──────── Dataset content ────────
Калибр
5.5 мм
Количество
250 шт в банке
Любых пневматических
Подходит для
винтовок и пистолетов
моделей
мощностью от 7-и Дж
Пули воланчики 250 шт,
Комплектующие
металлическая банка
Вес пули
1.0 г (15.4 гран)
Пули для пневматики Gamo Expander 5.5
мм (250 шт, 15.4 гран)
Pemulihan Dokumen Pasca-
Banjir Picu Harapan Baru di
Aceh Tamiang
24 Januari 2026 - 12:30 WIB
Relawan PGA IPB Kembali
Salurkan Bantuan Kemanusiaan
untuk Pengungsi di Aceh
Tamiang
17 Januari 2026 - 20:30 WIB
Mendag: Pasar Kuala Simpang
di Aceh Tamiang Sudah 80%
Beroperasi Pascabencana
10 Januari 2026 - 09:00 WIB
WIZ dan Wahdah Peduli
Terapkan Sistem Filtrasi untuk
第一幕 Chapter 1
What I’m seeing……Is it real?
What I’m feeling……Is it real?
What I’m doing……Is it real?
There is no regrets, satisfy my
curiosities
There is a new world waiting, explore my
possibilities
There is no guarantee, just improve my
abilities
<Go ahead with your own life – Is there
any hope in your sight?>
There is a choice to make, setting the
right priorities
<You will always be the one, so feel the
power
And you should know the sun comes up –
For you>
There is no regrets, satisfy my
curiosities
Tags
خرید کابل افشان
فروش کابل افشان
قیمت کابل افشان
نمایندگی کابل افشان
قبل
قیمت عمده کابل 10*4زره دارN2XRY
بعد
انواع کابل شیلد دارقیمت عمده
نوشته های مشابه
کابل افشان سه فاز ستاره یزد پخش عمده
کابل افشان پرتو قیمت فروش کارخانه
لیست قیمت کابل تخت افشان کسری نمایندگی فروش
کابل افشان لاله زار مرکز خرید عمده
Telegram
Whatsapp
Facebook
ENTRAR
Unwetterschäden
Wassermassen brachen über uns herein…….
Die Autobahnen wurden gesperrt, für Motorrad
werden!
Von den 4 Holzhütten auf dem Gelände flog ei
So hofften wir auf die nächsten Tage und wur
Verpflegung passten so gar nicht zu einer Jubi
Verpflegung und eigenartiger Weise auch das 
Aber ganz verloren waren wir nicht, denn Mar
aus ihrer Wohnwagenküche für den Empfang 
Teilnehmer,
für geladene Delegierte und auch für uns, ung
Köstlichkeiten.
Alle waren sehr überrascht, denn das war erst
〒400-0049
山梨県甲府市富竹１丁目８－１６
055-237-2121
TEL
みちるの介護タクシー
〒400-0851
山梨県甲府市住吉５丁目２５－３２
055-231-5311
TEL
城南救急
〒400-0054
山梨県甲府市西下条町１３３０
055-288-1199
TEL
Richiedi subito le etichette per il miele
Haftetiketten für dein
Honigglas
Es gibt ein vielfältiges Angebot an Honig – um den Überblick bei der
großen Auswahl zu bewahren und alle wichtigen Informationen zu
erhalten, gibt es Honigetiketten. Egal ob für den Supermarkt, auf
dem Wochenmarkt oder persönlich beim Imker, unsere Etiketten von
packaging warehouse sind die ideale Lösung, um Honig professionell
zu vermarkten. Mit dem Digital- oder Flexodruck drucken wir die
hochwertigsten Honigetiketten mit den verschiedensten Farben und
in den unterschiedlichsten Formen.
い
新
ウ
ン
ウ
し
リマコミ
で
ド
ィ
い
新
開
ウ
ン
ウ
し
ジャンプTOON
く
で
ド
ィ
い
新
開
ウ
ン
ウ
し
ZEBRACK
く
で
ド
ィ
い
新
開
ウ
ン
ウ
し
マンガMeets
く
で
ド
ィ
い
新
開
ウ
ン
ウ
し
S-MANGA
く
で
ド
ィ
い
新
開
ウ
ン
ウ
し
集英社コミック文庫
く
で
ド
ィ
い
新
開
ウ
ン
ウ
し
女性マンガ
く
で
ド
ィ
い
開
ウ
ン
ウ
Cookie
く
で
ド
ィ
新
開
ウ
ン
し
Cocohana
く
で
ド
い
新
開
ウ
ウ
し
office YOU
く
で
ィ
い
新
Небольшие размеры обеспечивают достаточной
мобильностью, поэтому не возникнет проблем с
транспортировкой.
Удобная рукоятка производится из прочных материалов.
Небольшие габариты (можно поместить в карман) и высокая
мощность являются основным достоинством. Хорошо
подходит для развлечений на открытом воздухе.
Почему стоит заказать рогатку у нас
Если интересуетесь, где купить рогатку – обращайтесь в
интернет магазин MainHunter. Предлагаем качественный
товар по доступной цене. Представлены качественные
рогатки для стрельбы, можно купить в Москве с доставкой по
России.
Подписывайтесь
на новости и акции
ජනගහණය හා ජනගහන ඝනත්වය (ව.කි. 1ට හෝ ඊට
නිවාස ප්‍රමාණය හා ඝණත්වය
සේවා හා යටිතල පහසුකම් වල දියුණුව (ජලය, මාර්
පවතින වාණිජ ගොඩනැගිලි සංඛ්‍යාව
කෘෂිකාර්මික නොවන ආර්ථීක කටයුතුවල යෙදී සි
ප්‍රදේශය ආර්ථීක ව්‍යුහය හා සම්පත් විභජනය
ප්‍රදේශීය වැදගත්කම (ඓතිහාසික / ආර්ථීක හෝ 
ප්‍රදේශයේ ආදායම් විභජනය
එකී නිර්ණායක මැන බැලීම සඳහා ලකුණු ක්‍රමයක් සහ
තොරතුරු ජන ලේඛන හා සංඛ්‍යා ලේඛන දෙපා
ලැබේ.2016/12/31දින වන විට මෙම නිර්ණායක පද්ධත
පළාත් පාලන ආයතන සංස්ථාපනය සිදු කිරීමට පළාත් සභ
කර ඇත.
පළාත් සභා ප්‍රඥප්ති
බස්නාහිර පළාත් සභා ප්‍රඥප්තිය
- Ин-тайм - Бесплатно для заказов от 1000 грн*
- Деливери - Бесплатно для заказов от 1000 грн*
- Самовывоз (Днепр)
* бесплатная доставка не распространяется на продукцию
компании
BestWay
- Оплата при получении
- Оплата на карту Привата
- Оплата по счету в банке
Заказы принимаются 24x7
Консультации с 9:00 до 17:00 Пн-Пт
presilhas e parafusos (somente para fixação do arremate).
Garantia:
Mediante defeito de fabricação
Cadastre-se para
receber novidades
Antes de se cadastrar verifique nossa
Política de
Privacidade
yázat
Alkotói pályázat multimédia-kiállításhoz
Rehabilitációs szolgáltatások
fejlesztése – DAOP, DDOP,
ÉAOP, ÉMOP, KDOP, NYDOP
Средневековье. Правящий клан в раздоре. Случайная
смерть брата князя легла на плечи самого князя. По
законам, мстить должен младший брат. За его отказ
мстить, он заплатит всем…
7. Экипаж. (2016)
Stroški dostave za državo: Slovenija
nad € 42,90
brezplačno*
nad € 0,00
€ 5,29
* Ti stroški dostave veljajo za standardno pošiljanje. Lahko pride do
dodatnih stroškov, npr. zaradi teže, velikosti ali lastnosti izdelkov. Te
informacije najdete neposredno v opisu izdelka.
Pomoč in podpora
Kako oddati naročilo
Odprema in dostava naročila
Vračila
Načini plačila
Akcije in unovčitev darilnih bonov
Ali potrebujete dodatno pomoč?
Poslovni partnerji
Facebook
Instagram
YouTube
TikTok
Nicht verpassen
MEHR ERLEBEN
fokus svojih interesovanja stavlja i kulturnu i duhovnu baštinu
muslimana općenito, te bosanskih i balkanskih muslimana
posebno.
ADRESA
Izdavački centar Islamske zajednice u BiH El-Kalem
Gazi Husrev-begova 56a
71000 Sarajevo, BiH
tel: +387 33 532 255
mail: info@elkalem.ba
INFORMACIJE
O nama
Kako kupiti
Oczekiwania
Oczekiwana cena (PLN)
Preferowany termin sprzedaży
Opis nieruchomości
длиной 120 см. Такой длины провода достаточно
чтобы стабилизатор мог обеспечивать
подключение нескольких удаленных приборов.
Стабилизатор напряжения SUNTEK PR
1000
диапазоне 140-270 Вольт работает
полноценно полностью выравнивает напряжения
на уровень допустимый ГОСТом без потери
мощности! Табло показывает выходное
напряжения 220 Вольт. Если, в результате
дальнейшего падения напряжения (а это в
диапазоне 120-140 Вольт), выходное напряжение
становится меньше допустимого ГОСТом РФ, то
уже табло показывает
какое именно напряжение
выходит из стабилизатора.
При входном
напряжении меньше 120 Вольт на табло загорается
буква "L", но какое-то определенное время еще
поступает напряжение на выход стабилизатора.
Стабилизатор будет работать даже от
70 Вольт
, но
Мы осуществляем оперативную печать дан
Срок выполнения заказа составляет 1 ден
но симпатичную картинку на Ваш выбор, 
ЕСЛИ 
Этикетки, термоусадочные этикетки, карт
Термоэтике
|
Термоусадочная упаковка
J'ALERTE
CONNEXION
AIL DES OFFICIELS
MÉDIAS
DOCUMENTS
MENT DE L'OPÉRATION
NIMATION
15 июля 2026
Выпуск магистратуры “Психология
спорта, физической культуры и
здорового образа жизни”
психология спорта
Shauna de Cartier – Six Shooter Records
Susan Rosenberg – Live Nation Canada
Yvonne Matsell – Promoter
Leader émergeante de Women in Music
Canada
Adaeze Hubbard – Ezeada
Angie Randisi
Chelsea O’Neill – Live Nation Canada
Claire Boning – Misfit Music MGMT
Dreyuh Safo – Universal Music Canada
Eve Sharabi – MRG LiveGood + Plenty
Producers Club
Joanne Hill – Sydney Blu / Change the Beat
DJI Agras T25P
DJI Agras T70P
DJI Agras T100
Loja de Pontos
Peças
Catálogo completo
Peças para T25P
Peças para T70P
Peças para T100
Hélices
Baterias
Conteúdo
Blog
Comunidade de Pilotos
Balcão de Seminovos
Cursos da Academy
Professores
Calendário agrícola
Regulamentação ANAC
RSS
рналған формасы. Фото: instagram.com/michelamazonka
────────
Reproduce only this range: the first line of the data above through the line with "Verpflegung passten so", both included, exactly as written.

■ **Response area**
Калибр
5.5 мм
Количество
250 шт в банке
Любых пневматических
Подходит для
винтовок и пистолетов
моделей
мощностью от 7-и Дж
Пули воланчики 250 шт,
Комплектующие
металлическая банка
Вес пули
1.0 г (15.4 гран)
Пули для пневматики Gamo Expander 5.5
мм (250 шт, 15.4 гран)
Pemulihan Dokumen Pasca-
Banjir Picu Harapan Baru di
Aceh Tamiang
24 Januari 2026 - 12:30 WIB
Relawan PGA IPB Kembali
Salurkan Bantuan Kemanusiaan
untuk Pengungsi di Aceh
Tamiang
17 Januari 2026 - 20:30 WIB
Mendag: Pasar Kuala Simpang
di Aceh Tamiang Sudah 80%
Beroperasi Pascabencana
10 Januari 2026 - 09:00 WIB
WIZ dan Wahdah Peduli
Terapkan Sistem Filtrasi untuk
第一幕 Chapter 1
What I’m seeing……Is it real?
What I’m feeling……Is it real?
What I’m doing……Is it real?
There is no regrets, satisfy my
curiosities
There is a new world waiting, explore my
possibilities
There is no guarantee, just improve my
abilities
<Go ahead with your own life – Is there
any hope in your sight?>
There is a choice to make, setting the
right priorities
<You will always be the one, so feel the
power
And you should know the sun comes up –
For you>
There is no regrets, satisfy my
curiosities
Tags
خرید کابل افشان
فروش کابل افشان
قیمت کابل افشان
نمایندگی کابل افشان
قبل
قیمت عمده کابل 10*4زره دارN2XRY
بعد
انواع کابل شیلد دارقیمت عمده
نوشته های مشابه
کابل افشان سه فاز ستاره یزد پخش عمده
کابل افشان پرتو قیمت فروش کارخانه
لیست قیمت کابل تخت افشان کسری نمایندگی فروش
کابل افشان لاله زار مرکز خرید عمده
Telegram
Whatsapp
Facebook
ENTRAR
Unwetterschäden
Wassermassen brachen über uns herein…….
Die Autobahnen wurden gesperrt, für Motorrad
werden!
Von den 4 Holzhütten auf dem Gelände flog ei
So hofften wir auf die nächsten Tage und wur
Verpflegung passten so gar nicht zu einer Jubi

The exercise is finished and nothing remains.